Differences Between SOA and Microservices

enterprise-architecturemicroservicessoa

Disclaimer

I hope I am not stepping on anyone's toes or offending either concepts' enthusiasts

Background

I have been looking for real differences between Service Oriented Architecture and Microservices, without finding any clear answer.

I read things like:

  • the side effects of SOA
  • SOA being anti-pattern
  • Microservices came to fix SOA's failures
  • ESBs are not really ESBs instead they are EAIs
  • Over-reliance on Message Brokers
  • Vendors are abusing the notion of SOA and trying to sell their products
  • SOA grows uncontrollably

But still, nothing clearly defines architectural differences between Service Oriented Architecture (as a concept) and Microservices (as a concept)

According to what I understood, they both have:

  • Service Providers, doing only one thing
  • Service Gateway/ESB exposing those services to consumers
  • Service Consumers, accessing services via ESB/Service Gateway

Question

So, is there anything different other than relabeling SOA into Microservices?
is it a technology constraint placed to limit Microservices from becoming macro?

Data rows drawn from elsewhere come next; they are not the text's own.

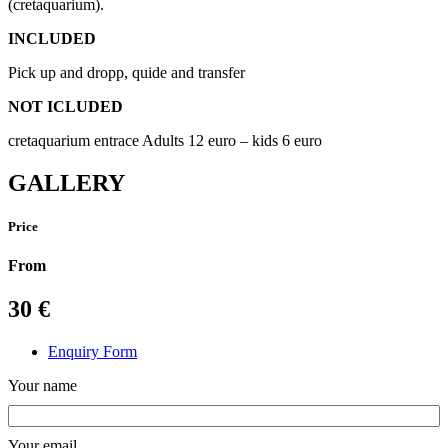
(cretaquarium).
INCLUDED
Pick up and dropp, quide and transfer
NOT ICLUDED
cretaquarium entrace Adults 12 euro – kids 6 euro
GALLERY
Price
From
30
€
Enquiry Form
Your name
Your email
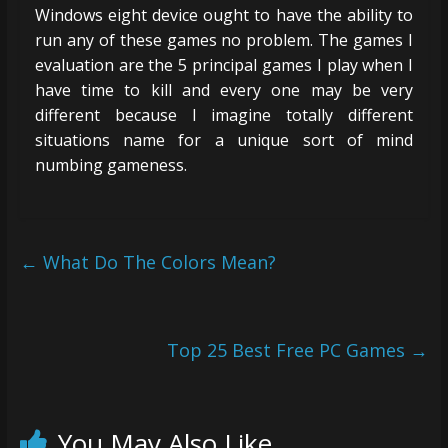
Windows eight device ought to have the ability to
run any of these games no problem. The games I
evaluation are the 5 principal games I play when I
have time to kill and every one may be very
different because I imagine totally different
situations name for a unique sort of mind
numbing gameness.
←
What Do The Colors Mean?
Top 25 Best Free PC Games
→
You May Also Like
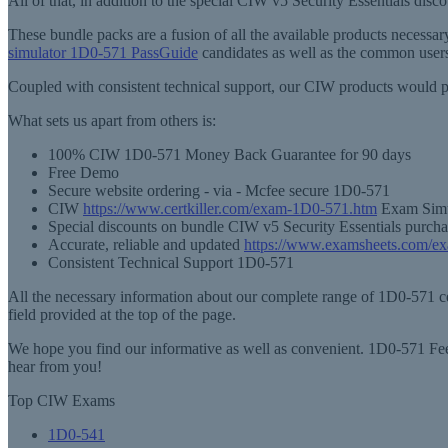
All of that, in addition to the special CIW v5 Security Essentials dis
These bundle packs are a fusion of all the available products necess
simulator 1D0-571 PassGuide
candidates as well as the common users
Coupled with consistent technical support, our CIW products would p
What sets us apart from others is:
100% CIW 1D0-571 Money Back Guarantee for 90 days
Free Demo
Secure website ordering - via - Mcfee secure 1D0-571
CIW
https://www.certkiller.com/exam-1D0-571.htm
Exam Simul
Special discounts on bundle CIW v5 Security Essentials purcha
Accurate, reliable and updated
https://www.examsheets.com/e
Consistent Technical Support 1D0-571
All the necessary information about our complete range of 1D0-571 cer
field provided at the top of the page.
We hope you find our informative as well as convenient. 1D0-571 Feel
hear from you!
Top CIW Exams
1D0-541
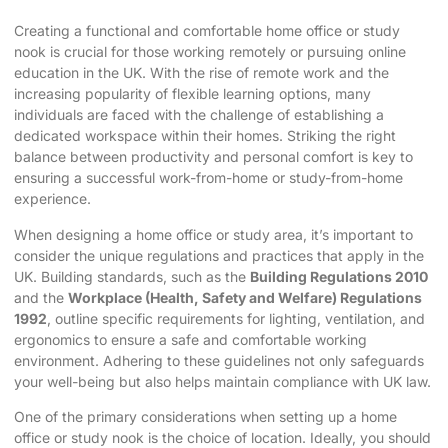
Creating
a functional and comfortable home office
or study
nook is crucial for those working remotely or pursuing online
education in the UK. With the rise of remote work and the
increasing popularity of flexible learning options, many
individuals are faced with the challenge of establishing a
dedicated workspace within their homes. Striking the right
balance between productivity and personal comfort is key to
ensuring a successful work-from-home or study-from-home
experience.
When designing a home office or study area, it’s important to
consider the unique regulations and practices that apply in the
UK. Building standards, such as the
Building Regulations 2010
and the
Workplace (Health, Safety and Welfare) Regulations
1992
, outline specific requirements for lighting, ventilation, and
ergonomics to ensure a safe and comfortable working
environment. Adhering to these guidelines not only safeguards
your well-being but also helps maintain compliance with UK law.
One of the primary considerations when setting up a
home
office or study nook
is the choice of location. Ideally, you should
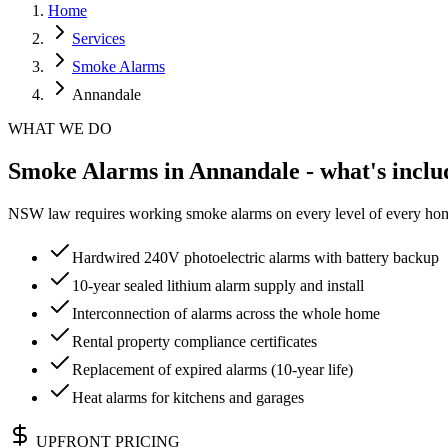
Home
Services
Smoke Alarms
Annandale
WHAT WE DO
Smoke Alarms in Annandale - what's inclu
NSW law requires working smoke alarms on every level of every home.
Hardwired 240V photoelectric alarms with battery backup
10-year sealed lithium alarm supply and install
Interconnection of alarms across the whole home
Rental property compliance certificates
Replacement of expired alarms (10-year life)
Heat alarms for kitchens and garages
UPFRONT PRICING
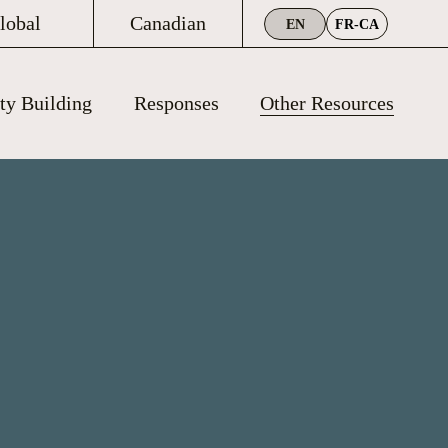
lobal
Canadian
EN
FR-CA
ty Building
Responses
Other Resources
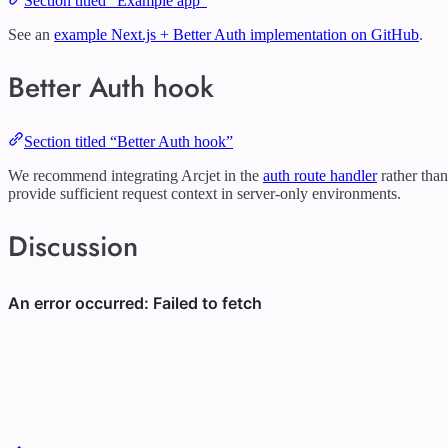
Section titled “Example app”
See an
example Next.js + Better Auth implementation on GitHub
.
Better Auth hook
Section titled “Better Auth hook”
We recommend integrating Arcjet in the
auth route handler
rather tha
provide sufficient request context in server-only environments.
Discussion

Note: I am not looking for opinions, only hard facts, hopefully in bullet points

References

Update

It seems that a similar debate happened in a Stack overflow question, with opinions divided wether or not Microservices are Service Oriented Architecture in disguise.

Conclusion from the SO question:

  • MS is a special case of SOA
  • MS endorse smaller size of applications hosting services
  • MS is technology dependent (the use of HTTP rather than open protocol options)
  • MS relies on technology to enforce discipline (automatic deployment of services)
  • MS Considers ESBs (evil), but uses API Gateways which IMHO is a type of ESB

That concludes that MS is SOA, if the following is true:

  • Do MS support the notion of Orchestration? One or more master process(es) manage workflows
  • Is there a message broker layer in MS? A set of adapters translating message formats from the message space of the service producers to the service consumers
  • Can microservices read data from monolithic enterprise applications? Can it be APIs of a monolithic application? or it has to be standalone self contained applications, capable of operating independently?

If the answer to last question turned out to be no, then Microservices would not be capable of handling complex workflow systems, e.g. Credit Card Management Systems, or reconciliation systems

Best Answer

Service Providers, doing only one thing

The core difference, which has widespread consequences of the project, is that with Microservices these Service Providers are independently deployable and scalable.

This is great, because you can be more agile. If a service needs changed, you just change that one, none of its kin. If you want to try a new framework or language, just make a drop-in replacement for that one service. If you suddenly need 100x capacity, spin up some new machines with that service to handle that influx. If you want to version something, just version it without touching the whole app. And it makes things easier to monitor, instrument, divvy amongst teams, obsolete...

But it comes with some heafty implications:

  • Your release process needs to change, because deploying a few services is way different from deploying a few dozen services.
  • Your release process needs to change, because deploying a service to one machine is way different from deploying to a few dozen machines.
  • Your database design, usage, and deployment needs to change because it's kinda meaningless to deploy a service if it needs to deploy this big shared DB to work (breaking all of your other services).
  • Your design and usage of libraries needs to change because it's kinda meaningless to deploy a service if it needs to update this shared library (breaking all of your other services).
  • Your logging/authorization/session management/etc needs to change because it's pretty easy to share stuff when you're just one service, but different when you have a bunch of independent little services that make up the product - and they're going to want to share stuff. Oh, and all of that shared stuff needs to deal with potentially being on different versions.
  • Your communication needs to change. With few services, you can break things along lines where communication doesn't happen often and/or could happen slowly. With microservices, they're going to talk to each other a lot, and high latency isn't going to cut it.